There are multiple GPU vendors for the Android platforms, each offering their own tools. Android GPU Inspector (AGI) provides a cross-vendor solution. See the documentation for more details.

Build Android app to run IREE

In order to perform capture and analysis with AGI, you will need a full Android app. In IREE we have a simple Android native app wrapper to help package IREE core libraries together with a specific VM bytecode invocation into an Android app. The wrapper and its documentation are placed at tools/android/run_module_app/.

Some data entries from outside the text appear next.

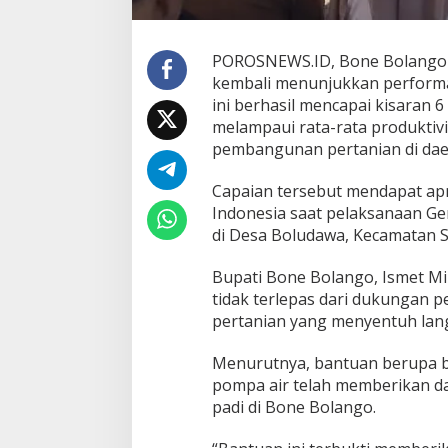
t
a
s
POROSNEWS.ID, Bone Bolango 
P
a
kembali menunjukkan performa
d
ini berhasil mencapai kisaran 6
i
melampaui rata-rata produktivi
T
pembangunan pertanian di dae
e
r
t
Capaian tersebut mendapat apr
i
Indonesia saat pelaksanaan G
n
di Desa Boludawa, Kecamatan S
g
g
Bupati Bone Bolango, Ismet Mi
i
C
tidak terlepas dari dukungan 
a
pertanian yang menyentuh lan
p
a
Menurutnya, bantuan berupa be
i
pompa air telah memberikan d
1
2
padi di Bone Bolango.
T
o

For example, to package a module compiled from the following stablehlo-dot.mlir as an Android app:

func @dot(%lhs: tensor<2x4xf32>, %rhs: tensor<4x2xf32>) -> tensor<2x2xf32> {
  %0 = "stablehlo.dot"(%lhs, %rhs) : (tensor<2x4xf32>, tensor<4x2xf32>) -> tensor<2x2xf32>
  return %0 : tensor<2x2xf32>
}
# First compile into a VM bytecode module
$ /path/to/iree/build/tools/iree-compile -- \
  --iree-input-type=stablehlo \
  --iree-hal-target-backends=vulkan-spirv \
  /path/to/stablehlo-dot.mlir \
  -o /tmp/stablehlo-dot.vmfb

# Then package the Android app
$ /path/to/iree/source/tools/android/run_module_app/build_apk.sh \
  ./build-apk \
  --device vulkan \
  --module /tmp/stablehlo-dot.vmfb \
  --function dot \
  --input=...

Where /path/to/input/file is a file containing inputs to dot, for example:

2x4xf32=[[1.0 2.0 3.0 4.0][5.0 6.0 7.0 8.0]]
4x2xf32=[[9.0 10.0][11.0 12.0][13.0 14.0][15.0 16.0]]

The above will build an iree-run-module.apk under the ./build-apk/ directory, which you can then install via adb install.

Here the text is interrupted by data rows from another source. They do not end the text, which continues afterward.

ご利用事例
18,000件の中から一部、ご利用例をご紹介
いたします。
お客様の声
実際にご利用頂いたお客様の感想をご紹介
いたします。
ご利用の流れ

build_apk.sh needs the Android SDK and NDK internally, an easy way to manage them is by installing Android Studio. After installation, you will need to set up a few environment variables, which are printed at the beginning of build_apk.sh invocation.

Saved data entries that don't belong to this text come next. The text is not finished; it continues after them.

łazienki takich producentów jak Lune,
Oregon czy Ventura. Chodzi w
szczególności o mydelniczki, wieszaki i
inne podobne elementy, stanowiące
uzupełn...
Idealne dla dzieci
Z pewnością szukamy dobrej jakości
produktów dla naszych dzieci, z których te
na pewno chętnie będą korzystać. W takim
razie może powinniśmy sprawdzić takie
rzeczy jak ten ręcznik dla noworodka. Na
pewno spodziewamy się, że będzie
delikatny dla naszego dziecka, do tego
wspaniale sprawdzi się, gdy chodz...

Capture and analyze with AGI

You can follow AGI's Getting Started page to learn how to use it. In general the steps are:

  • Install the latest AGI from https://github.com/google/agi/releases and launch.
  • Fill in the “Application” field by searching the app. The line should read like android.intent.action.MAIN:dev.iree.run_module/android.app.NativeActivity.
  • Select start at beginning and choose a proper duration.
  • Configure system profile to include all GPU counters.
  • Start capture.

Generated traces are in the perfetto format. They can be viewed directly within AGI and also online in a browser at https://ui.perfetto.dev/, without needing an Android device.

Desktop GPUs

Vulkan supports both graphics and compute, but most tools in the Vulkan ecosystem focus on graphics. As a result, some Vulkan profiling tools expect commands to correspond to a sequence of frames presented to displays via framebuffers. This means additional steps for IREE and other Vulkan applications that solely rely on headless compute. For graphics-focused tools, we need to wrap IREE's logic inside a dummy rendering loop in order to provide the necessary markers for these tools to perform capture and analysis.

AMD

For AMD GPUs, Radeon GPU Profiler (RGP) is the tool to understand fine details of how IREE GPU performs. See the documentation for details.

NVIDIA

For NVIDIA GPUs, NVIDIA Nsight Graphics is the tool to understand fine details of how IREE GPU performs. See the documentation for details.